When Hazel Forbes was still a teenager, she entered a beauty pageant in Atlantic City, N.J., and was named Miss Long Island. In 1926, she was chosen Miss United States at the Paris International Beauty Pageant. The following year -- at the age of “17”, and with no experience as a performer -- Forbes was hired by Florenz Ziegfeld to appear in his Ziegfeld Follies in New York City. She appeared in a supporting role in the long-running production of "Whoopee!," which premiered in 1928 and starred Eddie Cantor, and ran for nearly a year and more than 400 performances. In 1929, Forbes was lured away from Ziegfeld by his primary competitor, Earl Carroll, but she returned to Ziegfeld the following year.
On stage, Forbes was described as a dancer, but she was more likely one of the many "Ziegfeld girls" who simply walked across the stage wearing fabulously elaborate costumes, or nearly no costume at all. She was also probably one of Ziegfield's famous "living statues" -- scantily clad women who came out on stage and just stood there. (This was Ziegfeld's solution to a New York law which prohibited nude performers from moving on stage.)

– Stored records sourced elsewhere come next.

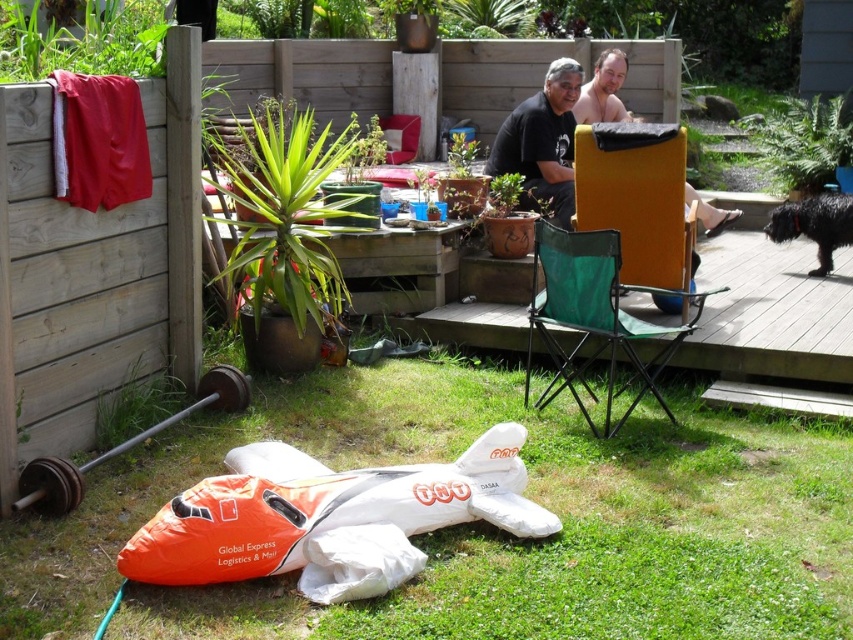 Can you confirm if yellow fabric chair at upper right is taller than matte black shirt at center?

No, yellow fabric chair at upper right is not taller than matte black shirt at center.

Does yellow fabric chair at upper right appear on the left side of matte black shirt at center?

No, yellow fabric chair at upper right is not to the left of matte black shirt at center.

Locate an element on the screen. This screenshot has height=640, width=853. yellow fabric chair at upper right is located at coordinates (637, 205).

Who is shorter, green grass at lower center or orange fabric airplane at lower center?

orange fabric airplane at lower center is shorter.

The image size is (853, 640). What are the coordinates of `green grass at lower center` in the screenshot? It's located at (486, 524).

Where is `green grass at lower center`? The width and height of the screenshot is (853, 640). green grass at lower center is located at coordinates (486, 524).

Is orange fabric airplane at lower center thinner than yellow fabric chair at upper right?

No, orange fabric airplane at lower center is not thinner than yellow fabric chair at upper right.

Does orange fabric airplane at lower center appear on the left side of yellow fabric chair at upper right?

Correct, you'll find orange fabric airplane at lower center to the left of yellow fabric chair at upper right.

Who is more distant from viewer, (184,500) or (665,195)?

The point (665,195) is behind.

Locate an element on the screen. The width and height of the screenshot is (853, 640). orange fabric airplane at lower center is located at coordinates (323, 508). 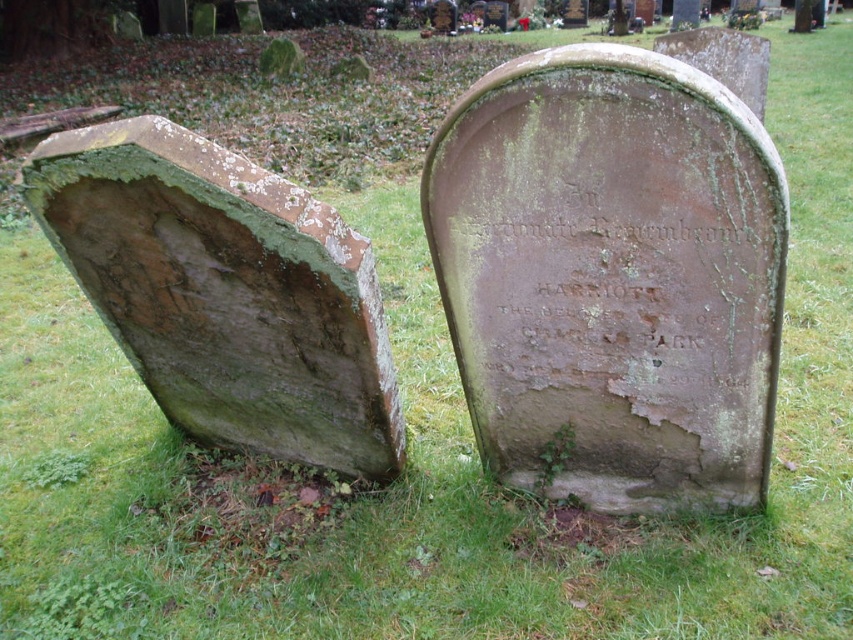 Question: From the image, what is the correct spatial relationship of green mossy stone at center in relation to green mossy stone at left?

Choices:
 (A) right
 (B) left

Answer: (A)

Question: Does green mossy stone at center appear on the right side of green mossy stone at left?

Choices:
 (A) yes
 (B) no

Answer: (A)

Question: Among these points, which one is nearest to the camera?

Choices:
 (A) (709, 308)
 (B) (328, 300)

Answer: (A)

Question: Does green mossy stone at center come behind green mossy stone at left?

Choices:
 (A) no
 (B) yes

Answer: (A) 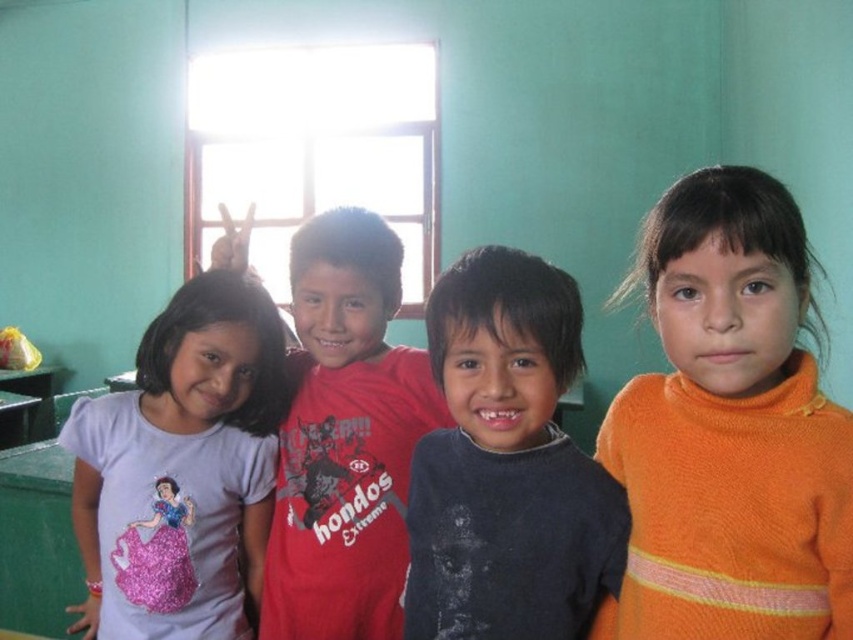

During her work with Ziegfeld, Forbes was also photographed by Alfred Cheney Johnston, who worked for Ziegfeld for more than 15 years, primarily taking publicity and promotional photographs of the Follies performers.
After Johnston's death in 1971, a huge collection of nude and semi-nude photos of showgirls from the Ziegfeld Follies -- including Forbes -- was discovered among his possessions. Since the photos could never have been used to publicly promote the Follies in the 1920s, it has been speculated that the images were either taken by Johnston as samples of his artistic work, or were done at the request of Ziegfeld for his private collection.